Background  The number of entry tears impacts the development and prognosis of Type B Aortic Dissection (TBAD). This study aims to analyze the influence of different entry tear on the occurrence and progression of TBAD by constructing and comparing flow parameters at each entry in two-entry and three-entry porcine TBAD models, thereby illustrating changes in blood flow direction and volume.

Methods  Adult porcine aortas were acquired and processed to expose the intima. A special scraper was used to separate the intima and media to create a dissection, with the length of the dissection controlled at 20cm. Subsequently, surgical knives were used to create different tears in the intima. The artery was then flipped again to construct models of TBAD with either two or three entry tears. Among them, the two-entry models are categorized as Group A: A1 with two entry tears of the same diameter, A2 with a smaller proximal entry tear, A3 with a smaller distal entry tear; the three-entry models are categorized as Group B: B1 with three entry tears of the same size, B2 with a smaller middle entry tear, B3 with the first proximal entry tear sealed by a stent graft. The mock circulation loop (MCL) consists of a control system, pulsatile pump, one-way valves, and a reservoir tank to mimic the human circulatory system. A 40% glycerol water solution was used to simulate blood, with a simulated heart rate of 60 bpm, and nylon particles served as ultrasound contrast agents. By integrating the completed model with the MCL, it is possible to simulate the blood flow condition of real TBAD patients. Doppler ultrasound measurements were conducted to assess blood flow variations at each entry and obtain hemodynamic parameters such as blood flow velocity.
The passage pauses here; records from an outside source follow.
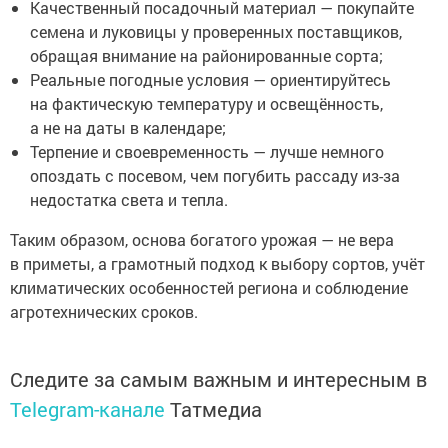
Качественный посадочный материал — покупайте
семена и луковицы у проверенных поставщиков,
обращая внимание на районированные сорта;
Реальные погодные условия — ориентируйтесь
на фактическую температуру и освещённость,
а не на даты в календаре;
Терпение и своевременность — лучше немного
опоздать с посевом, чем погубить рассаду из-за
недостатка света и тепла.
Таким образом, основа богатого урожая — не вера
в приметы, а грамотный подход к выбору сортов, учёт
климатических особенностей региона и соблюдение
агротехнических сроков.
Следите за самым важным и интересным в
Telegram-канале
Татмедиа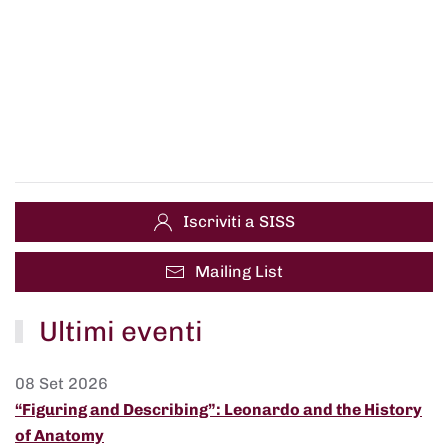
Iscriviti a SISS
Mailing List
Ultimi eventi
08 Set 2026
“Figuring and Describing”: Leonardo and the History
of Anatomy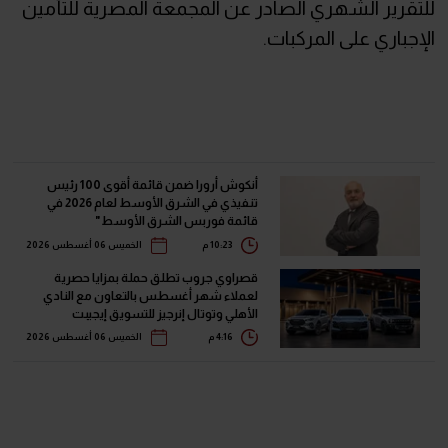
للتقرير الشهري الصادر عن المجمعة المصرية للتأمين
الإجباري على المركبات.
أنكوش أرورا ضمن قائمة أقوى 100 رئيس
تنفيذي في الشرق الأوسط لعام 2026 في
قائمة فوربس الشرق الأوسط"
10:23 م
الخميس 06 أغسطس 2026
قصراوي جروب تطلق حملة بمزايا حصرية
لعملاء شهر أغسطس بالتعاون مع النادي
الأهلي وتوتال إنرجيز للتسويق إيجيبت
4:16 م
الخميس 06 أغسطس 2026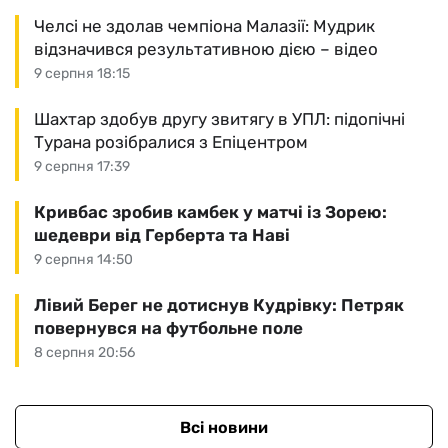
Челсі не здолав чемпіона Малазії: Мудрик
відзначився результативною дією – відео
9 серпня 18:15
Шахтар здобув другу звитягу в УПЛ: підопічні
Турана розібралися з Епіцентром
9 серпня 17:39
Кривбас зробив камбек у матчі із Зорею:
шедеври від Герберта та Наві
9 серпня 14:50
Лівий Берег не дотиснув Кудрівку: Петряк
повернувся на футбольне поле
8 серпня 20:56
Всі новини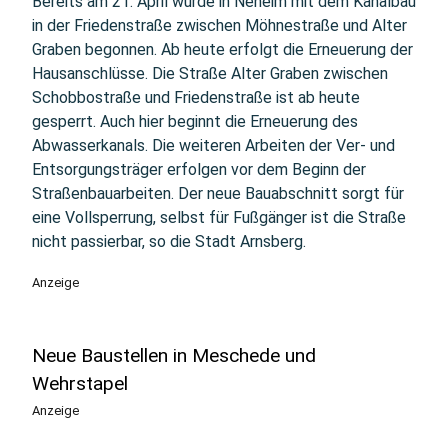
Bereits am 21. April wurde in Neheim mit dem Kanalbau
in der Friedenstraße zwischen Möhnestraße und Alter
Graben begonnen. Ab heute erfolgt die Erneuerung der
Hausanschlüsse. Die Straße Alter Graben zwischen
Schobbostraße und Friedenstraße ist ab heute
gesperrt. Auch hier beginnt die Erneuerung des
Abwasserkanals. Die weiteren Arbeiten der Ver- und
Entsorgungsträger erfolgen vor dem Beginn der
Straßenbauarbeiten. Der neue Bauabschnitt sorgt für
eine Vollsperrung, selbst für Fußgänger ist die Straße
nicht passierbar, so die Stadt Arnsberg.
Anzeige
Neue Baustellen in Meschede und
Wehrstapel
Anzeige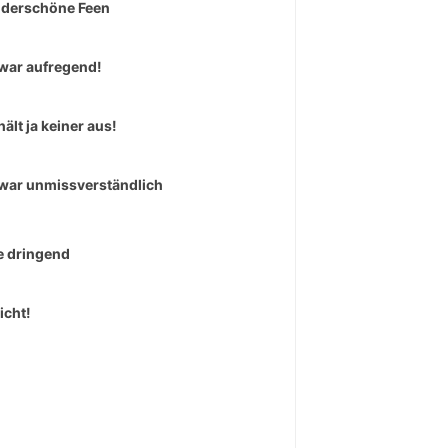
derschöne Feen
war aufregend!
hält ja keiner aus!
war unmissverständlich
 dringend
icht!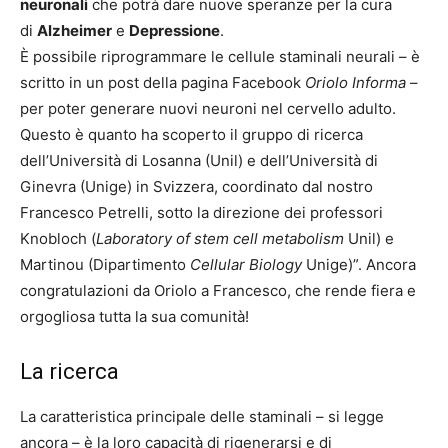
neuronali
che potrà dare nuove speranze per la cura
di
Alzheimer
e
Depressione
.
È possibile riprogrammare le cellule staminali neurali – è
scritto in un post della pagina Facebook
Oriolo Informa
–
per poter generare nuovi neuroni nel cervello adulto.
Questo è quanto ha scoperto il gruppo di ricerca
dell’Università di Losanna (Unil) e dell’Università di
Ginevra (Unige) in Svizzera, coordinato dal nostro
Francesco Petrelli, sotto la direzione dei professori
Knobloch (
Laboratory of stem cell metabolism
Unil) e
Martinou (Dipartimento
Cellular Biology
Unige)”. Ancora
congratulazioni da Oriolo a Francesco, che rende fiera e
orgogliosa tutta la sua comunità!
La ricerca
La caratteristica principale delle staminali – si legge
ancora – è la loro capacità di rigenerarsi e di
Results  In three-entry TBAD, there were no changes in blood flow direction at the proximal and distal entry tears, but characteristic alterations were observed in the intimal flap and blood flow at the middle entry tear. During the systolic phase, blood flowed from the true lumen into the false lumen (36% ± 5.3%), while during diastole, blood moved fro0.m false lumen into true lumen, with a flow reversal time of 0.27 ± 0.058 seconds. The majority of blood, approximately 64% ± 5.3%, flowed from false lumen into true lumen, and there was a statistically significant difference in flow volumes between inflow and outflow from false lumen (7.1 vs 13.2, P ＜ 0.05). The blood flow volume entering false lumen from the proximal tear and exiting false lumen through the middle and distal tears showed no difference (VTI: 22.68 ± 6.76 vs 22.89 ± 7.69, P=0.800). In two-entry TBAD, at the proximal entry tear, blood initially entered false lumen before exiting, with inflow dominating (19.4 vs 9.9, P ＜ 0.05). For the distal entry tear, blood initially exited before entering, with outflow dominating (22.6 vs 7.6, P ＜ 0.05). There is no difference in the blood flow volume entering false lumen from the proximal tear and exiting false lumen from the distal tear (VTI: 9.50 ± 3.44 vs 14.93 ± 11.43, P=0.254). Additionally, changes in blood flow direction occurred earlier at the proximal entry tear (0.52 s vs 0.62 s, P ＜ 0.05).

Conclusion  In cases of two-entry tear TBAD, reducing the diameter of the proximal entry tear, which serves as the inflow pathway, will decrease the blood flow into the false lumen. Conversely, reducing the diameter of the distal entry tear, which serves as the outflow pathway, will increase blood flow into the false lumen, potentially increasing the risk of disease progression. In three-entry tear TBAD, lowering systolic pressure may have the potential to reduce the blood flow through the mid-entry tear into the false lumen, subsequently reducing the pressure within the false lumen. This could slow down the progression of acute TBAD and the rate of arterial dilation. However, this theory requires further experimental and clinical validation.